第12話 

美幸と母は、ファミリーレストランで、大して美味しくないエビフライを食べていた。

テーブルにはエビフライの尻尾だけが残った皿が2枚並んでいる。

「食後のデザートになんか頼む?」母が美幸に聞くと

「私はこれで大丈夫」とコーヒーを啜った。

「あらそう・・・、じゃあお母さんはコーヒーゼリーでも頼みますかね。」

「コーヒーにコーヒーゼリー頼むの?」

「いいでしょ、好きなんだから。」

「まあ、いいけど。」

美幸はコーヒーを啜る。

「結局、ファミレスにも行けずじまいだったね。」

美幸が、空になったコーヒーカップの底を見ながらいう。

「ん?ああ、そうだね。コーヒーおかわりいる?」

「あ、お願いします。」と美幸は開いたコップを母に渡した。

美幸は小さくため息をつく、母はそれを背中で感じていた。

お正月の午後、ファミリーレストランには二人以外の客はいなかった。

***

正志は、家で一人缶ビールを飲みながらお正月の特番を見ていた。

テーブルには空になった500mlのロング缶が1本とメビウスと100円ライターを整列して置いてある。
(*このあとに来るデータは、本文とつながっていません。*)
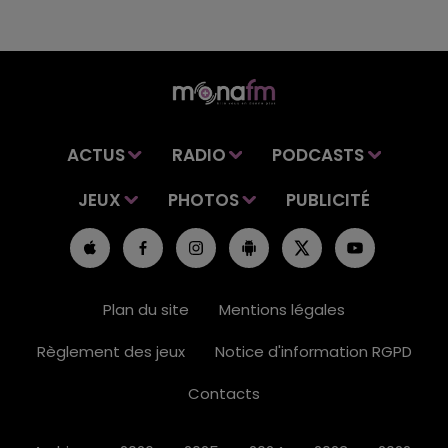
ACTUS
RADIO
PODCASTS
JEUX
PHOTOS
PUBLICITÉ
Plan du site
Mentions légales
Règlement des jeux
Notice d'information RGPD
Contacts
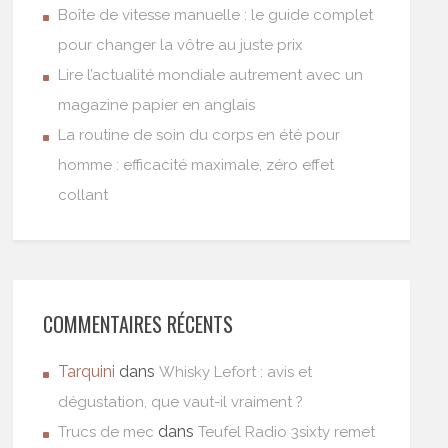
Boîte de vitesse manuelle : le guide complet
pour changer la vôtre au juste prix
Lire l’actualité mondiale autrement avec un
magazine papier en anglais
La routine de soin du corps en été pour
homme : efficacité maximale, zéro effet
collant
COMMENTAIRES RÉCENTS
Tarquini
dans
Whisky Lefort : avis et
dégustation, que vaut-il vraiment ?
dans
Trucs de mec
Teufel Radio 3sixty remet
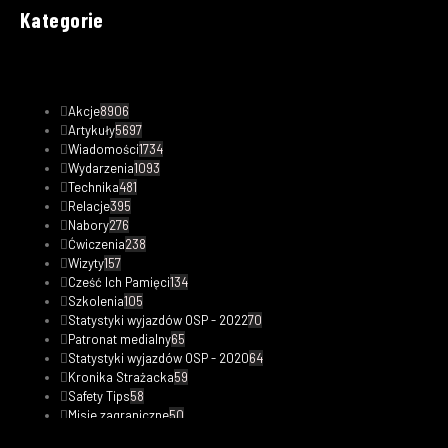
Kategorie
Akcje
8906
Artykuły
5697
Wiadomości
1734
Wydarzenia
1093
Technika
481
Relacje
395
Nabory
276
Ćwiczenia
238
Wizyty
157
Cześć Ich Pamięci
134
Szkolenia
105
Statystyki wyjazdów OSP - 2022
70
Patronat medialny
65
Statystyki wyjazdów OSP - 2020
64
Kronika Strażacka
59
Safety Tips
58
Misje zagraniczne
50
Statystyki wyjazdów OSP - 2023
48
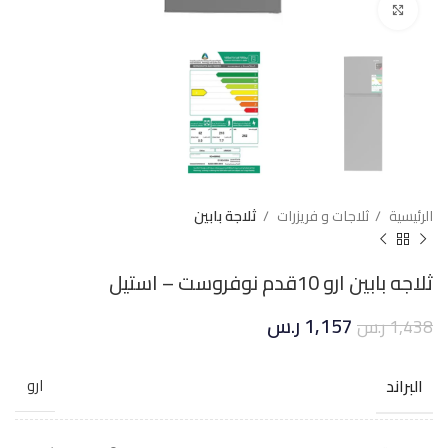
Click to enlarge
الرئيسية
ثلاجات و فريزرات
ثلاجة بابين
ثلاجه بابين ارو 10قدم نوفروست – استيل
1,157
ر.س
1,438
ر.س
البراند
ارو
ケータイ電話が鳴る。浜崎さんからだ。正志はテレビの音量を下げる。

「おー、正志さんか、浜崎です。新年明けましておめでとうございます。」

「おめでとうございます。雄太は元気ですか?」

「おー元気にやっているよ。それと今日だけど、うちに来ないかい?

新年の挨拶も兼ねて。」

「あー、すみません会社の新年会と重なってしまって。」

「あー、そうかいじゃあ仕方がないな。それじゃあまた空いてる時でもいいんで優太に会いに来てください。」

「はい、はいわかりました。」

そう言い、電話を切ると、正志は換気扇を回しタバコに火をつけた。

回っている換気扇に煙を吐き、

「飲んじゃってるから無理だよ・・・。」と呟いた。

***

「義信さん、いつぐらいに帰ってくるの?」

美幸は助手席で、雑誌を見ながら聞くと、

「夕方の5時までには帰ってくるって言ってたけど。」

「ふーん、じゃあもうすぐだね。」

と言ってると母の携帯が鳴った。

「あーごめん、美幸とって多分お父さん。」

「はいはい・・・、予想通り義信さんです。」

「はーい、美幸です。」

「美幸か、お父さん後10分で帰るってお母さんに伝えといて。」

「はーい。」

そう言い電話を切った。

「お母さん後10分で帰ってくるって。」

「OK。」

***

テーブルには、グラスに注がれたビールと

出前でとった寿司、揚げ物なのが並んでいる。

「それじゃあ、改めまして新年明けましておめでとうございます。」

義信が言うと、

「おめでとうございます。」と美幸と母が続けて言う。

「えーっと・・・、乾杯。」

「・・・乾杯。」と少ししどろもどろになりながら三人はグラスを合わせた。

「なんかないの新年の抱負的なものとか、挨拶とか。」美幸が少し笑いながら言うと、

「いや、言おうと思ったけどまず飲みたいじゃん。」

そう言い、義信のグラスはもう半分になっていた。

「美幸はないの新年の抱負とか目標とか?」と母が聞くと、

「んー、まずは再就職からですね私は・・・。」

「美幸はそうだね、そうだ体調不良はもう治ったの?」

「それは、もう大丈夫です。」

美幸は産後うつと育児ノイローゼであったが、離婚して正志と離れた後すぐに症状は無くなった。